With this sublime conclusion, Mr. Brocklehurst adjusted the top

button of his surtout, muttered something to his family, who rose,

bowed to Miss Temple, and then all the great people sailed in state

from the room. Turning at the door, my judge said "Let her stand half-an-hour longer on that stool, and let no one

speak to her during the remainder of the day."
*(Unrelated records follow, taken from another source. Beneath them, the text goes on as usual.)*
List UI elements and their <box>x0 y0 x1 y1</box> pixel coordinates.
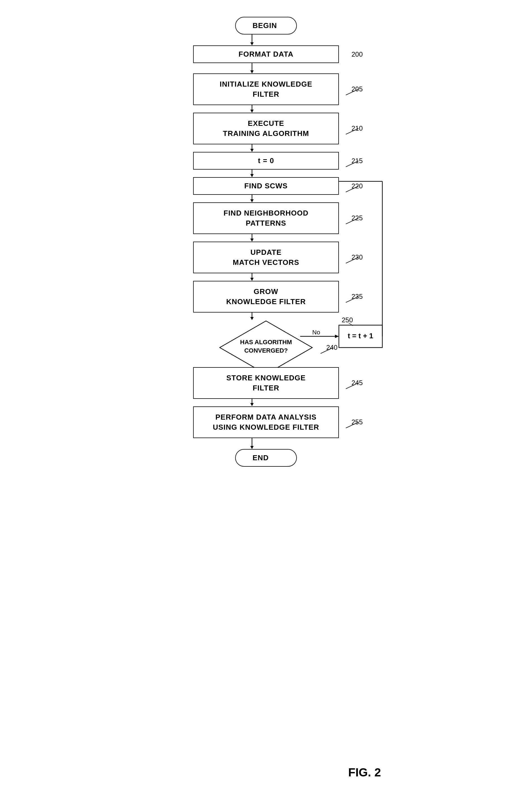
exec-training-node: EXECUTETRAINING ALGORITHM <box>193 113 339 144</box>
store-filter-node: STORE KNOWLEDGEFILTER <box>193 367 339 399</box>
label-200: 200 <box>351 50 363 58</box>
svg-marker-24 <box>250 446 254 449</box>
svg-marker-13 <box>250 238 254 242</box>
svg-marker-11 <box>250 199 254 202</box>
grow-filter-node: GROWKNOWLEDGE FILTER <box>193 281 339 313</box>
svg-marker-22 <box>250 403 254 406</box>
update-match-row: UPDATEMATCH VECTORS 230 <box>193 242 339 273</box>
svg-rect-28 <box>339 325 382 348</box>
perform-analysis-row: PERFORM DATA ANALYSISUSING KNOWLEDGE FIL… <box>193 406 339 438</box>
exec-training-row: EXECUTETRAINING ALGORITHM 210 <box>193 113 339 144</box>
flowchart-diagram: Yes No t = t + 1 250 <box>140 11 392 796</box>
svg-text:CONVERGED?: CONVERGED? <box>244 347 288 354</box>
svg-marker-5 <box>250 110 254 113</box>
find-scws-node: FIND SCWS <box>193 177 339 195</box>
svg-marker-26 <box>335 335 339 338</box>
init-filter-row: INITIALIZE KNOWLEDGEFILTER 205 <box>193 73 339 105</box>
svg-marker-15 <box>250 278 254 281</box>
perform-analysis-node: PERFORM DATA ANALYSISUSING KNOWLEDGE FIL… <box>193 406 339 438</box>
fig-label: FIG. 2 <box>348 766 381 779</box>
begin-label: BEGIN <box>235 17 297 34</box>
t-zero-row: t = 0 215 <box>193 152 339 170</box>
format-data-node: FORMAT DATA <box>193 45 339 63</box>
end-node: END <box>235 449 297 467</box>
end-label: END <box>235 449 297 467</box>
grow-filter-row: GROWKNOWLEDGE FILTER 235 <box>193 281 339 313</box>
store-filter-row: STORE KNOWLEDGEFILTER 245 <box>193 367 339 399</box>
find-neighborhood-row: FIND NEIGHBORHOODPATTERNS 225 <box>193 202 339 234</box>
init-filter-node: INITIALIZE KNOWLEDGEFILTER <box>193 73 339 105</box>
format-data-row: FORMAT DATA 200 <box>193 45 339 63</box>
t-zero-node: t = 0 <box>193 152 339 170</box>
svg-marker-1 <box>250 42 254 45</box>
svg-text:t = t + 1: t = t + 1 <box>348 332 373 340</box>
svg-text:250: 250 <box>342 316 353 324</box>
svg-marker-9 <box>250 174 254 177</box>
begin-node: BEGIN <box>235 17 297 34</box>
find-neighborhood-node: FIND NEIGHBORHOODPATTERNS <box>193 202 339 234</box>
svg-text:HAS ALGORITHM: HAS ALGORITHM <box>240 338 292 346</box>
find-scws-row: FIND SCWS 220 <box>193 177 339 195</box>
svg-line-31 <box>349 323 353 326</box>
update-match-node: UPDATEMATCH VECTORS <box>193 242 339 273</box>
svg-marker-7 <box>250 149 254 152</box>
svg-marker-3 <box>250 70 254 73</box>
There was I, then, mounted aloft; I, who had said I could not bear

the shame of standing on my natural feet in the middle of the room,

was now exposed to general view on a pedestal of infamy. What my

sensations were no language can describe; but just as they all rose,

stifling my breath and constricting my throat, a girl came up and

passed me: in passing, she lifted her eyes. What a strange light

inspired them! What an extraordinary sensation that ray sent

through me! How the new feeling bore me up! It was as if a martyr,

a hero, had passed a slave or victim, and imparted strength in the

transit. I mastered the rising hysteria, lifted up my head, and

took a firm stand on the stool. Helen Burns asked some slight

question about her work of Miss Smith, was chidden for the

triviality of the inquiry, returned to her place, and smiled at me

as she again went by. What a smile! I remember it now, and I know

that it was the effluence of fine intellect, of true courage; it lit

up her marked lineaments, her thin face, her sunken grey eye, like a

reflection from the aspect of an angel. Yet at that moment Helen

Burns wore on her arm "the untidy badge;" scarcely an hour ago I had

heard her condemned by Miss Scatcherd to a dinner of bread and water

on the morrow because she had blotted an exercise in copying it out.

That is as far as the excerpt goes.